With Microsoft advancing steadily in to the Platform as a Service (PaaS) with Windows Azure, Petershagen says the extensibility of the corporate network via the cloud gives Microsoft employees a chance to view content anywhere.
“We are all about the cloud, so our portal is built in the SharePoint Online environment,” Petershagen says. “Users can access live or on-demand content from anywhere, so long as they can authenticate with corporate network credentials.”
The current road map also includes live content originating from encoders—potentially as a single RTMP stream—and pushed into an Azure Media Services Origin. At the origin, content will be transmuxed into Smooth Streaming, and likely DASH in the short term. Encryption is added to the content, and since mobile content will be served in an application rather than the browser, Petershagen says that the team is working hard to “ensure accessibility and security, which are challenging to do simply in a mobile browser experience at the moment.”
Embracing Change, Slowly
As in other areas of the streaming industry on the move, adaptive bitrate technologies and mobile delivery are key areas of interest for the enterprise market in the near future; several companies say they’re interested in updating their enterprise video platforms to accommodate the one-two punch of secure, live mobile video delivery.

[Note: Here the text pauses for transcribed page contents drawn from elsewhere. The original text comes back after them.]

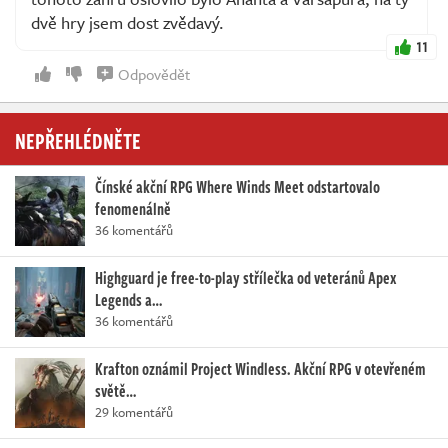
dvě hry jsem dost zvědavý.
11
Odpovědět
NEPŘEHLÉDNĚTE
Čínské akční RPG Where Winds Meet odstartovalo
fenomenálně
36 komentářů
Highguard je free-to-play střílečka od veteránů Apex
Legends a…
36 komentářů
Krafton oznámil Project Windless. Akční RPG v otevřeném
světě…
29 komentářů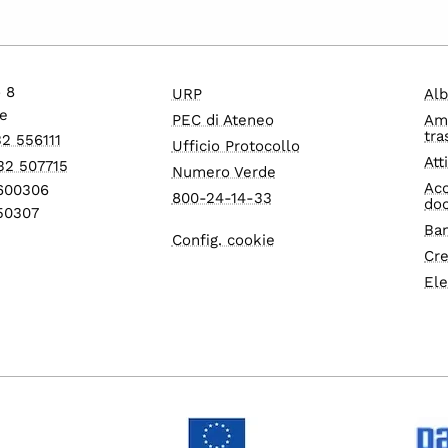
o 8
URP
Alb
e
PEC di Ateneo
Am
tra
32 556111
Ufficio Protocollo
Att
32 507715
Numero Verde
Acc
1600306
800-24-14-33
do
550307
Ban
Config. cookie
Cre
Ele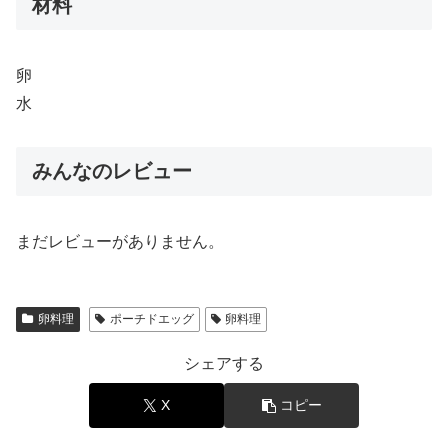
材料
卵
水
みんなのレビュー
まだレビューがありません。
卵料理
ポーチドエッグ
卵料理
シェアする
X
コピー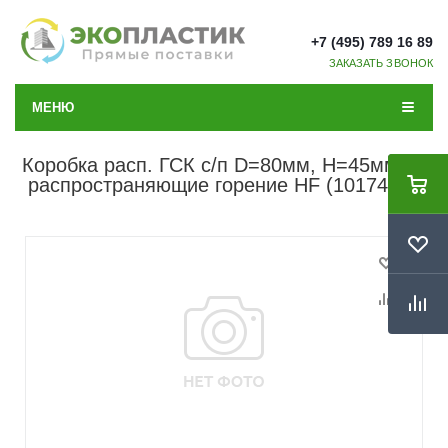
+7 (495) 789 16 89
ЗАКАЗАТЬ ЗВОНОК
МЕНЮ
Коробка расп. ГСК с/п D=80мм, Н=45мм не
распространяющие горение HF (10174НГ)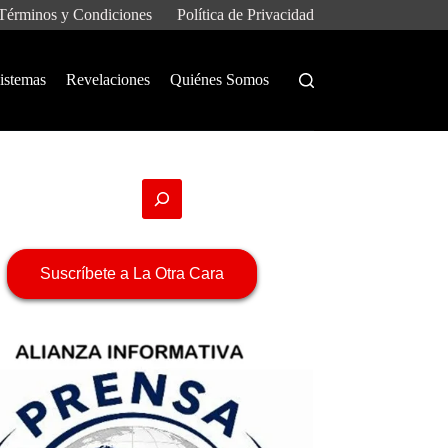
Términos y Condiciones
Política de Privacidad
istemas
Revelaciones
Quiénes Somos
Suscríbete a La Otra Cara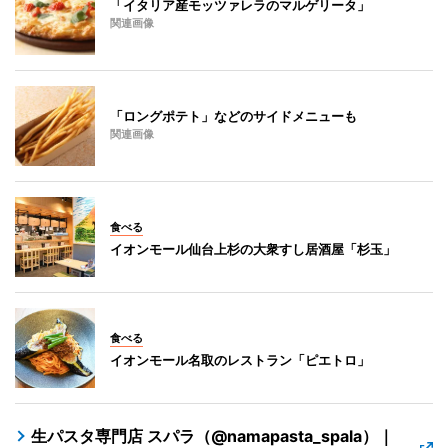
「イタリア産モッツァレラのマルゲリータ」
関連画像
「ロングポテト」などのサイドメニューも
関連画像
食べる
イオンモール仙台上杉の大衆すし居酒屋「杉玉」
食べる
イオンモール名取のレストラン「ピエトロ」
生パスタ専門店 スパラ（@namapasta_spala）｜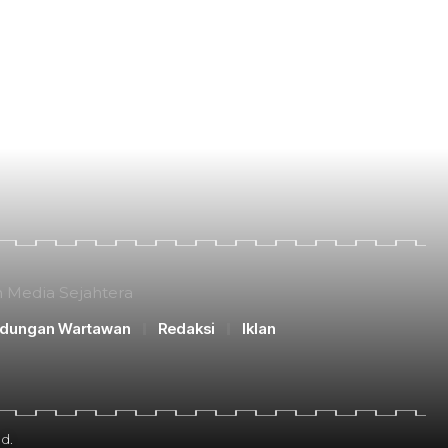
n Media Sejahtera
ndungan Wartawan
Redaksi
Iklan
d.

As we’ve seen in the past, though, enterprise customers will move slowly toward that goal only after the technologies have proven themselves, and perhaps only after cloud-only solutions have counterbalanced back toward a hybrid model of on- and off-premise transcoding, packaging, and delivery.
The coming year should bring several advances on that front, but it remains to be seen if the need for overall security can be addressed with cloud-only offerings. Keep an ear to the ground as we head into Streaming Media East, to see whether more enterprise video platforms embrace Active Directory and other “systems of record” that are already firmly entrenched in the enterprise.
[This article appears in the 2015 Streaming Media Industry Sourcebook.]